- **WORK TASK**
Repeat the data below exactly. Include each line.

[Excerpts from a dataset]
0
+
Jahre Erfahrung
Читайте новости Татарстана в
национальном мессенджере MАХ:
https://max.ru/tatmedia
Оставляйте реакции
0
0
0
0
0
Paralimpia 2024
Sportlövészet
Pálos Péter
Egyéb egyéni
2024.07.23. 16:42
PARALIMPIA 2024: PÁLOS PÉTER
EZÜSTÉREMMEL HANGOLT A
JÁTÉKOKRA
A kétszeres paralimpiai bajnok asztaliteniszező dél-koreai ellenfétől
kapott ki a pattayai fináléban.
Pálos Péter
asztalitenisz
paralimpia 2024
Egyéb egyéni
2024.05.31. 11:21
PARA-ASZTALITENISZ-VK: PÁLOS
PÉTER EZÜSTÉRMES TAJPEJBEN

- **ANSWER SECTION**
0
+
Jahre Erfahrung
Читайте новости Татарстана в
национальном мессенджере MАХ:
https://max.ru/tatmedia
Оставляйте реакции
0
0
0
0
0
Paralimpia 2024
Sportlövészet
Pálos Péter
Egyéb egyéni
2024.07.23. 16:42
PARALIMPIA 2024: PÁLOS PÉTER
EZÜSTÉREMMEL HANGOLT A
JÁTÉKOKRA
A kétszeres paralimpiai bajnok asztaliteniszező dél-koreai ellenfétől
kapott ki a pattayai fináléban.
Pálos Péter
asztalitenisz
paralimpia 2024
Egyéb egyéni
2024.05.31. 11:21
PARA-ASZTALITENISZ-VK: PÁLOS
PÉTER EZÜSTÉRMES TAJPEJBEN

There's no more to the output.